Descriptive statistics (frequencies and percentages) were used to report the sample socio-demographic characteristics (age group, region of habitat, gender, marital status, education level, employment status and health coverage) and compare them with national values. Self-reported health status on the EQ-5D-3L descriptive system and on the EQ VAS were also analyzed. To describe the participants’ responses to the preference elicitation tasks, we used the misery index score (MIS), defined as the sum of the attribute levels (e.g., for the health state ‘12321’ \( {\text{MIS = 1 + 2 + 3 + 2 + 1 = 9}} \)). This is a very crude measure, as there is no discrimination between the attributes, but it allowed us to compare health states by the number of deviations from full health. The responses to the cTTO tasks were analyzed: (i) by eliciting the value’s distribution for the overall responses, (ii) for the ‘pit’ state (‘33333’, MIS = 15), and (iii) by reporting the mean values observed per MIS. The DCE responses were described in terms of preference proportion by pair of health states and by MIS.

Data modeling

Regression models were estimated to determine values for all 243 health states described by EQ-5D-3L. The cTTO and DCE data were modeled separately first, and later combined into a hybrid regression model.

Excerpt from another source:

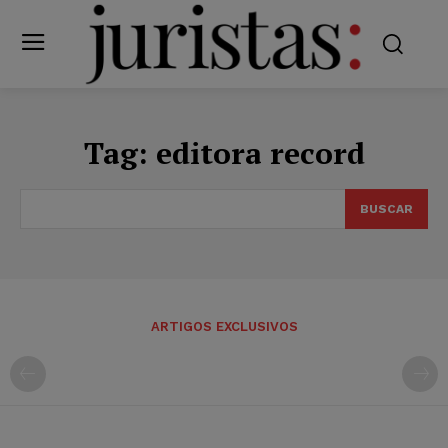
Tag:
editora record
BUSCAR
ARTIGOS EXCLUSIVOS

Multiple regression models for the cTTO data were estimated and compared in terms of prediction accuracy using the mean absolute error (MAE). The dependent variable was defined as disutility (i.e., 1 minus the cTTO utility value observed for a health state). Thus, coefficients expressed utility decrements of moving from level 1 (no problem) to upper levels. Disutility was explained by 10 independent variables associated with the coefficients representing the utility decrement of moving from level 1 to intermediate severity level (2) and extreme severity level (3) in each of the five EQ-5D dimensions. Dummy variables were named referring to the dimension and to the severity level associated with each (e.g., if the health state included extreme problems in usual activities UA2 would be equal to zero and UA3 to 1).

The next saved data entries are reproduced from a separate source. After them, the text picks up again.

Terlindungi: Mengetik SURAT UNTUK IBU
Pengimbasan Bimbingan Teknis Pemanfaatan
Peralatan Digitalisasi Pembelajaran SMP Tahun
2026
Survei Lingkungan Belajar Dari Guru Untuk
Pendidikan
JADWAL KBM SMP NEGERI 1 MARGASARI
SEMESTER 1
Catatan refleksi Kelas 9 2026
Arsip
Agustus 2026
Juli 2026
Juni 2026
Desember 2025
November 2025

As the responses in the cTTO and DCE tasks were clustered within respondents, the cTTO data were analyzed using a random-intercept generalized least squares (GLS) model (Model 1). The mean and standard deviations of the observed cTTO values varied between the most severe health states and milder health states, which may have affected the data modeling. Hence, a homoscedasticity test was performed using the Breusch–Pagan Lagrange multiplier test [27]. As homoscedasticity was rejected, a model that corrected for multiplicative heteroscedasticity was estimated (Model 3) [13, 28]. In addition, a Tobit model censoring at − 1 (Model 2) was performed, since the cTTO task censors values below − 1 by limiting the possible time to trade to 10 years in the lead-time part of the task [29],. Finally, a Tobit model censoring at -1 and accounting for heteroscedasticity was explored (Model 4). All model equations are reported in Appendix 1.

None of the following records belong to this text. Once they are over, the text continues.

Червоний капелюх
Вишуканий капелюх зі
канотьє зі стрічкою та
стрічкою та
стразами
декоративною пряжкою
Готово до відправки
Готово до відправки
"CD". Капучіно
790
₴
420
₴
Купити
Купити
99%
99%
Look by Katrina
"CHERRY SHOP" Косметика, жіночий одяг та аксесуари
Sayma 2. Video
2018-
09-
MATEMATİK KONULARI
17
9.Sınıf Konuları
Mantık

For the DCE observations, conditional logistic regression (Model A) was performed using the same cTTO model’s dummy parameters, and the dependent variable was the stated choice for each health state pair (i.e., 0 or 1 for the health state A of each pair, as the EQ-PVT randomly assigns the order of appearance of the pairs and their configuration). The model generated values on a latent arbitrary scale that required to be rescaled to produce QALYs, and was thus anchored on the utility range (0 death, 1 full health). We assumed that the DCE model coefficients were proportional to those of the cTTO model [17, 30]. Hence, a proportional rescaling parameter θ (theta)Footnote 1 was introduced in order to allow comparison between the dichotomous and the continuous models [29].

Finally, hybrid models were estimated, using the same assumptions as in the cTTO models. Thus, a standard hybrid model (Model I), a hybrid Tobit model censoring at -1 (Model II), a hybrid model correcting for heteroscedasticity (model III), and a hybrid Tobit model correcting for multiplicative heteroscedasticity (Model IV) were estimated. The models were compared in terms of a set of criteria: logical consistency of the parameter estimates, significance of the parameters, and goodness of fit of the model measured by the Akaike information criterion (AIC).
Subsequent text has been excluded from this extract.